15 Temmuz 2022 tarihinde Ermenistan’da tutuklu bulunan tanınmış Rus blog yazarı, yönetmen ve yapımcı, aynı zamada Ermeni kökenli olduğu için Ermenistan’da bilinen aktivistlerden Armen Grigoryan duruşma salonundayken öldü. Ermeni basınının yazdığına bakılırsa, mahkeme oturumu sırasında, avukat Ruben Melikyan savunmanın argümanlarını sunduğunda, Grigoryan'ın sağlığı keskin bir şekilde bozuldu ve bilincini kaybetti.( Kaynak)

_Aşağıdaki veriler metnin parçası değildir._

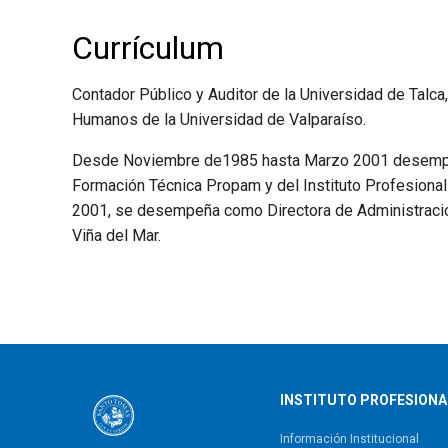
Currículum
Contador Público y Auditor de la Universidad de Talc
Humanos de la Universidad de Valparaíso.
Desde Noviembre de1985 hasta Marzo 2001 desempeña
Formación Técnica Propam y del Instituto Profesional
2001, se desempeña como Directora de Administració
Viña del Mar.
INSTITUTO PROFESIONA
Información Institucional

Faktyoxla Lab. olarak yönetmen, yapımcı ve aktivist Armen Grigoryan’ın ölümünün arkasında gizlenen bazı durumları, yapımcının söylevleri ve bu söylevlerden Ermenistan toplumunun duyduğu rahatsızlıkları, yapımcının tutuklanmasının arkasındaki ‘‘Türk’’ kelimesinin nefret objesi olarak algılanmasının nedenlerini araştırdık.

Öncelikle, Faktyoxla Lab. olarak bu konuya daha önce de değinmiştik, Ermenistan’da birilerine Türk demenin suç olması hep gündemde olan bir konuydu. Başbakan Nikol Paşinyan muhalifleri ve ordu, Türkiye ve Azerbaycan’a çok daha düşman bir konumda. Hatta Paşinyan’ı Türkiye ve Azerbaycan’a teslim olmakla suçluyorlar. Paşinyan’a karşı olan öncü güçler, Erivan sokaklarındaki eylemleri örgütleyenler, Paşinyan ve taraftarlarını “Türk faresi”, Türk p.çi” olarak niteliyorlar. Ermenistan polisi, geçtiğimiz yılın Eylül ayında başbakanın fotoğrafının altına yorum yapan Nikol Paşinyan'a hakaret eden bir Facebook kullanıcısına ceza davası açtı.( Kaynak)

Polis, zanlının Ermeni Ceza Kanunu'nun 137.1. maddesini ihlal ettiğini belirtti: “Bir kişiye kamu faaliyetleri nedeniyle ciddi hakaret. Dava, yaralandığı iddia edilen tarafın şikayeti olmadan başlatıldı."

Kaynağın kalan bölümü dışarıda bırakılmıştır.